# Touring # Leetcode 343 Integer Break

Understanding the Problem Statement

The problem states that given a number, if we express that number as a sum of K integers, where K>=2, what could be the maximum product that we can get as a result of such expression.

For example:

Number = 10

Now, 10 can be expressed as a sum in the following manner
10 => 1 + 9
10 => 2 + 8
10 => 3 + 7
.
.
10 => 1 + 1 + 8
10 => 2 + 3 + 5
.
.
.
10 => 2 + 3 + 4 + 1
10 => 2 + 2 + 3 + 3

Out of all such expressions, we need to find the maximum product that we can get by multiplying the numbers present in the expression.
If you manually write down all the expressions, then you could find that the max product that you can get is 36 ( 2 + 2 + 3 + 3 = 10)

Solution:

If you think in terms of the number of arithmetic expressions that could be generated for a particular number, then the value of that is HUGE and would just make you overwhelmed.

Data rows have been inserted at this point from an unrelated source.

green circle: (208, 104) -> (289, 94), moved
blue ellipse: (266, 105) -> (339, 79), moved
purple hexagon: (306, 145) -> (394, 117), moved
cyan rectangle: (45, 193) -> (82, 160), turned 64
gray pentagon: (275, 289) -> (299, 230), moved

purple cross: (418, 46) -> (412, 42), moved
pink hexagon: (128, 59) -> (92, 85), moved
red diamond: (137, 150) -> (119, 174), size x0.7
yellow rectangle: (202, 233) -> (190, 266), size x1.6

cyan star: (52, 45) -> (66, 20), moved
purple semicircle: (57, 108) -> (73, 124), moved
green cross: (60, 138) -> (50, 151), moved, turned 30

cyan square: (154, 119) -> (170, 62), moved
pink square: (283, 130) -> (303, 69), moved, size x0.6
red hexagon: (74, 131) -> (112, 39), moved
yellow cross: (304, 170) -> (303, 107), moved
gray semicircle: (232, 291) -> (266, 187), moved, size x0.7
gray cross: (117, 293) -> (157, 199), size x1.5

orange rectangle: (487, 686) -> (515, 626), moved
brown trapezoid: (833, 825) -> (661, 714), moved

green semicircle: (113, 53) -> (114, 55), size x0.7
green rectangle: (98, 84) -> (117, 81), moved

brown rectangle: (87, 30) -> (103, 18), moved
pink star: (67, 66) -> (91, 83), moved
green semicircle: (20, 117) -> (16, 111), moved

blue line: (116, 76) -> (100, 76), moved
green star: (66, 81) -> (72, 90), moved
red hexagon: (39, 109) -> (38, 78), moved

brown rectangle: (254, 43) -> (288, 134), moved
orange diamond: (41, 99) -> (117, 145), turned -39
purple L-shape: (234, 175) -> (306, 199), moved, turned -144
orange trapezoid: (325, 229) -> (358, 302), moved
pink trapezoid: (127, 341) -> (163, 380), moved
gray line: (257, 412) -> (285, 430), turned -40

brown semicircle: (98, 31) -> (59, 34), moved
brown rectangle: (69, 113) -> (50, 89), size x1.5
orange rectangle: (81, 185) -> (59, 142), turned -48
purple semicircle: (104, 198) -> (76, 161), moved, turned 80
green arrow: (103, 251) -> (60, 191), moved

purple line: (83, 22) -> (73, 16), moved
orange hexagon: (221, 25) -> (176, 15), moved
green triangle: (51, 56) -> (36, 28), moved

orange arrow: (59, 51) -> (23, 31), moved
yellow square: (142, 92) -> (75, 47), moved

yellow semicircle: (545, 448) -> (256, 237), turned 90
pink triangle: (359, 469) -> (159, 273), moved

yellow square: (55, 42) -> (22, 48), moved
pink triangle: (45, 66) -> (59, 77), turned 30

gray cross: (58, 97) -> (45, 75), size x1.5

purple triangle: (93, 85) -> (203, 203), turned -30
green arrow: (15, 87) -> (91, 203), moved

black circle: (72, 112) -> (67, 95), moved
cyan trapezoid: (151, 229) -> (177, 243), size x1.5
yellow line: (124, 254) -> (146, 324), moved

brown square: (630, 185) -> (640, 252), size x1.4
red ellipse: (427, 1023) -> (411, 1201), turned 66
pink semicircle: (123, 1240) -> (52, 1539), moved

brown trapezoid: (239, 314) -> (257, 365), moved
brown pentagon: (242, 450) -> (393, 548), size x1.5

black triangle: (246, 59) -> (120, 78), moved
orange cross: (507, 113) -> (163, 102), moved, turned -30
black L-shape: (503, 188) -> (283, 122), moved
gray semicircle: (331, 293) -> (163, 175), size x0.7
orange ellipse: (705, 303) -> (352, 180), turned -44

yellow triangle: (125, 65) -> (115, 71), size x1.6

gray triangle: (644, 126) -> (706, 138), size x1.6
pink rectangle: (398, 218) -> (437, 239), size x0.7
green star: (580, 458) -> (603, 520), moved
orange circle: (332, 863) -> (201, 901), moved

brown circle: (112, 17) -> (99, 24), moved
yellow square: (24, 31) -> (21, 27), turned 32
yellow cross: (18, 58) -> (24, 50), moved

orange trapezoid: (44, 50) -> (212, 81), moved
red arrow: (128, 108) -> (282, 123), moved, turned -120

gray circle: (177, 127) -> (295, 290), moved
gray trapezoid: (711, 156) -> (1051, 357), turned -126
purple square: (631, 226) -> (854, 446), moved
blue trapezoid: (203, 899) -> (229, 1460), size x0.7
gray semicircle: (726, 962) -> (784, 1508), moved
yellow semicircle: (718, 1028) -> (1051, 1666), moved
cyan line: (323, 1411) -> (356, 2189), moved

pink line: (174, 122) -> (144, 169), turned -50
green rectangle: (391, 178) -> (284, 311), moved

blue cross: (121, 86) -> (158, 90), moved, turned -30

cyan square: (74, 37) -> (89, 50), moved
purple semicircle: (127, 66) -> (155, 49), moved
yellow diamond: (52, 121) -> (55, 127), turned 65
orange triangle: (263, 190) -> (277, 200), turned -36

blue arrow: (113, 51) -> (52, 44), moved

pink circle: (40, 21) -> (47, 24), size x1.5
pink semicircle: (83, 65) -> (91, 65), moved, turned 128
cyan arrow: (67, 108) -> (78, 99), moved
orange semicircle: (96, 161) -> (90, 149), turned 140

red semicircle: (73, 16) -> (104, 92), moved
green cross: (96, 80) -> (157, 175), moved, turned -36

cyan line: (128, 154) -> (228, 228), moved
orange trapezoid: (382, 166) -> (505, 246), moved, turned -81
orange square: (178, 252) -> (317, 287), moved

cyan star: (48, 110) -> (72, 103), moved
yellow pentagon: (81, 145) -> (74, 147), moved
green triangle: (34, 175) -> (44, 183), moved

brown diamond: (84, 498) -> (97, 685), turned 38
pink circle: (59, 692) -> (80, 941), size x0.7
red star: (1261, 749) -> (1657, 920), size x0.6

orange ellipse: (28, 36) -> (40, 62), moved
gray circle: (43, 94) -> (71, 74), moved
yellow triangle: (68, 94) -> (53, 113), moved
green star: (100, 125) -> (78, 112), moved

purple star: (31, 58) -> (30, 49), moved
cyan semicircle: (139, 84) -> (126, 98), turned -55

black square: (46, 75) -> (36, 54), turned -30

Instead think of what should you actually be doing, which is building up the number.
for example, if we start with a lower value number, let's say 3
Then 3 could be expressed as
3 => 1 + 2
so, the max product that you get with 3 is 2 (1 * 2)
Now for 4
4 => 1 + 3 ( let this be "a")
4 => 2 + 2 ( let this be "b")

if you look carefully, you actually are interested in 1 * maxProduct( 3 ) [ Which is the max product that you get if the number was 3 ]
In the second case, you are basically calculating 2*maxProduct(2)

But the final answer that you want is max ( a, b ) which is the max value that you can get post calculating the expression a and expression b

Now, this is simple enough for 4, because 4 has only 2 forms of expressions.
But if you take larger numbers there might be many expressions involved for you to consider, irrespective of which, the crux remains same, which is:
for every number, you are traversing through all possible outcomes of summing that up, and calculating the max product for every instance.
which when put through code, gives something like this

``````def maxProduct(number):
ans = number # minimum that the answer can take is the number itself
for i in range(1, number):
ans = max(ans, i* maxProduct(number-i))
return ans
``````

If you try dry running the above peice of code with the value 4, you should be getting the right answer.

Once our main crux function is completed. We can just plug it in and submit the solution.

``````class Solution:
def integerBreak(self, n: int) -> int:
@cache #this is inbuilt memoization in python
def maxProduct(n)->int:
ans = n
for i in range(2, n):
#nonlocal ans
ans = max(i*maxProduct(n-i), ans)

return ans

if n<=3:
return n-1

return maxProduct(n)
``````

If you kinda understood the solution up until now, then congratulations! You just solved a Dynamic Programming Problem!